### About this task
Every line below that holds "they" must be copied.

### Available records
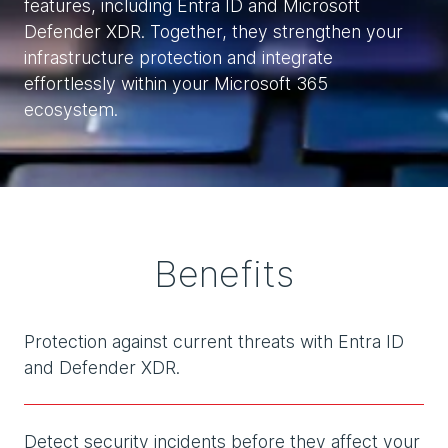
features, including Entra ID and Microsoft
Defender XDR. Together, they strengthen your
infrastructure protection and integrate
effortlessly within your Microsoft 365
ecosystem.
Benefits
Protection against current threats with Entra ID
and Defender XDR.
Detect security incidents before they affect your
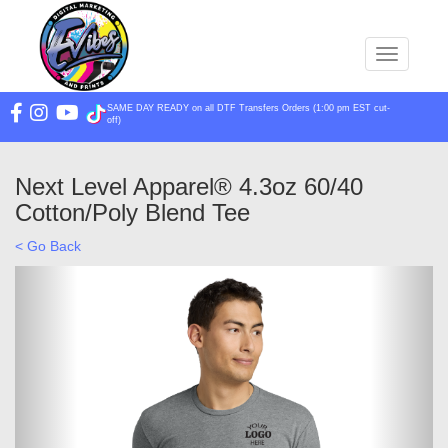
Toggle na
SAME DAY READY on all DTF Transfers Orders (1:00 pm EST cut-
off)
Next Level Apparel® 4.3oz 60/40
Cotton/Poly Blend Tee
< Go Back
Previous
Next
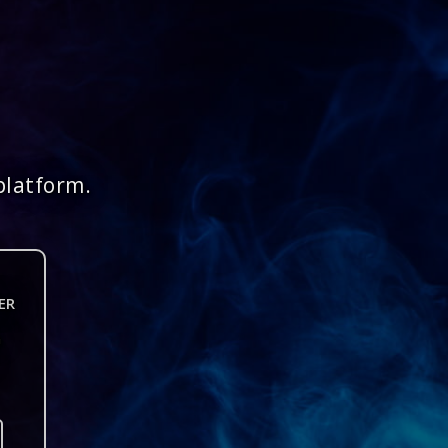
platform.
ER
n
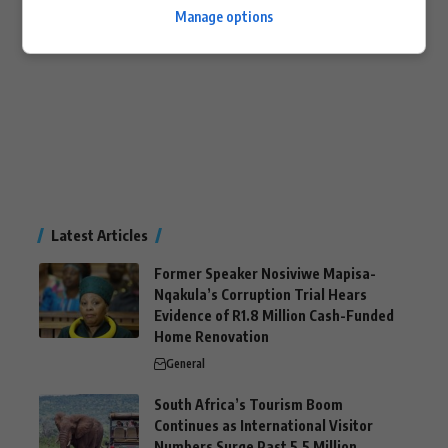
Manage options
Latest Articles
Former Speaker Nosiviwe Mapisa-
Nqakula’s Corruption Trial Hears
Evidence of R1.8 Million Cash-Funded
Home Renovation
General
South Africa’s Tourism Boom
Continues as International Visitor
Numbers Surge Past 5.5 Million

### Exercise solution
Defender XDR. Together, they strengthen your
Detect security incidents before they affect your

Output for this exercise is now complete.